Tag Archives: chatbot

Man or machine?

Man or machine? That is the question! There is an endless flow of information being pushed onto our screens about the danger of robots and machines taking over the world. Martin Ford’s Rise of the robots (2015) presents a blatantly bleak view of automation and the ‘threat of jobless future’ due to the advances of technology.

When it comes to automated customer service agents, I am sure we all have long winded stories of negative experiences. On the flip-side however, I have also had my share of less than favourable customer service experiences with humans. While there is evidence of the frustrations of not being able to interact with a human to resolve customer service issues, there is considerably more evidence which supports the view that the human was unable to resolve the query, and a chatbot could have more than adequately dealt with the matter in a considerably shorter time frame (Xu et al, 2017). Chatbots are also consistently patient and polite; remain unruffled by rude customers, high traffic, or repeated requests for the same information, and never tire (McNeal & Newyear, 2013).

I think there is a time and a place for everything. But given the inflated lack of patience and the abundance of immediacy that humans expect from the service sector nowadays, I think chatbots are a good option for quick enquiries and to resolve systematic ‘problems’.


So just how should you speak to a chatbot?

So just how should you speak to a chatbot? If you cast your mind back to Tay the chatbot built by Microsoft. She was shut down on the grounds of inappropriateness because she was posting offensive and unsuitable content on her Twitter account. Hardly surprising really considering she was built using corpus from Twitter posts and dialogues, a perfect example of the hunter becoming the hunted.  

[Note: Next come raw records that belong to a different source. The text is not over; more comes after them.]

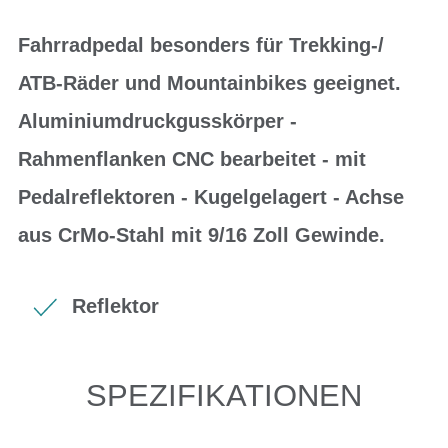
Fahrradpedal besonders für Trekking-/
ATB-Räder und Mountainbikes geeignet.
Aluminiumdruckgusskörper -
Rahmenflanken CNC bearbeitet - mit
Pedalreflektoren - Kugelgelagert - Achse
aus CrMo-Stahl mit 9/16 Zoll Gewinde.
Reflektor
SPEZIFIKATIONEN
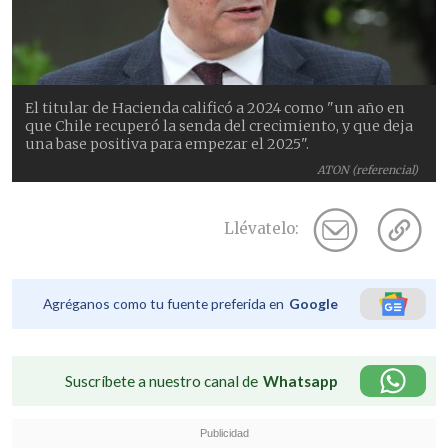
El titular de Hacienda calificó a 2024 como "un año en
que Chile recuperó la senda del crecimiento, y que deja
una base positiva para empezar el 2025".
ATON (referencial)
Llévatelo:
Agréganos como tu fuente preferida en
Google
Suscríbete a nuestro canal de
Whatsapp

The apparent ubiquity of chatbots in the customer service sector is proving to be somewhat beneficial to the companies using them, but less convenient for users. The majority of conversation agents are built using a retrieval-based model, which reply based on a repository of predefined responses from which the most appropriate is selected, based on the input text and context. The output could be limited to as little as three utterances per response. Let’s look at an opening turn to see how this works:

‘Hello, what can I do for you today?’

> No response, delayed response from user, or the chatbot is unable to interpret the user input.

‘I missed that, say that again?’

> No response, delayed response from user, or the chatbot is unable to interpret the user input.

‘Sorry, can you say that again?’

> No response, delayed response from user, or the chatbot is unable to interpret the user input.

‘Sorry, I can’t help.’.

This leads me to believe that we as users need to learn how to speak to an automated conversation agent before determining what we want from it. If we don’t respond, or respond using undecipherable discourse then we are expecting a machine to manage a task that humans would also face problems with interpreting. While considerable research and development is being carried out in the field of intelligent conversational agents, we are still a long way from them becoming an integral part of mainstream customer service interfaces that are able to interpret our utterances and commands to the best of our expectations.